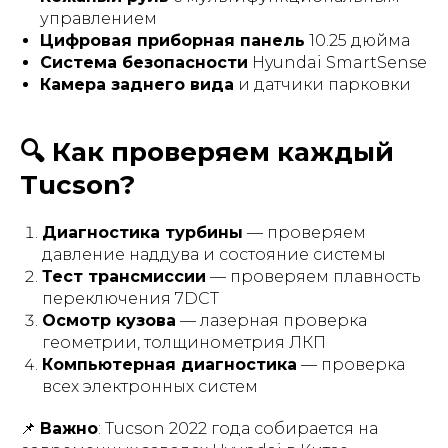
управлением
Цифровая приборная панель
10.25 дюйма
Система безопасности
Hyundai SmartSense
Камера заднего вида
и датчики парковки
🔍 Как проверяем каждый
Tucson?
Диагностика турбины
— проверяем
давление наддува и состояние системы
Тест трансмиссии
— проверяем плавность
переключения 7DCT
Осмотр кузова
— лазерная проверка
геометрии, толщинометрия ЛКП
Компьютерная диагностика
— проверка
всех электронных систем
📌
Важно
: Tucson 2022 года собирается на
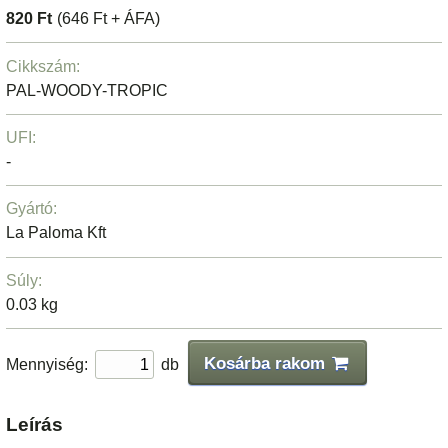
820 Ft
(646 Ft + ÁFA)
Cikkszám:
PAL-WOODY-TROPIC
UFI:
-
Gyártó:
La Paloma Kft
Súly:
0.03 kg
Kosárba rakom
Mennyiség:
db
Leírás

PROBLEM TO WORK ON. Every line containing the string "проверяем" should be pulled from the listing and copied.

RESULT OF THE TASK.
🔍 Как проверяем каждый
— проверяем
— проверяем плавность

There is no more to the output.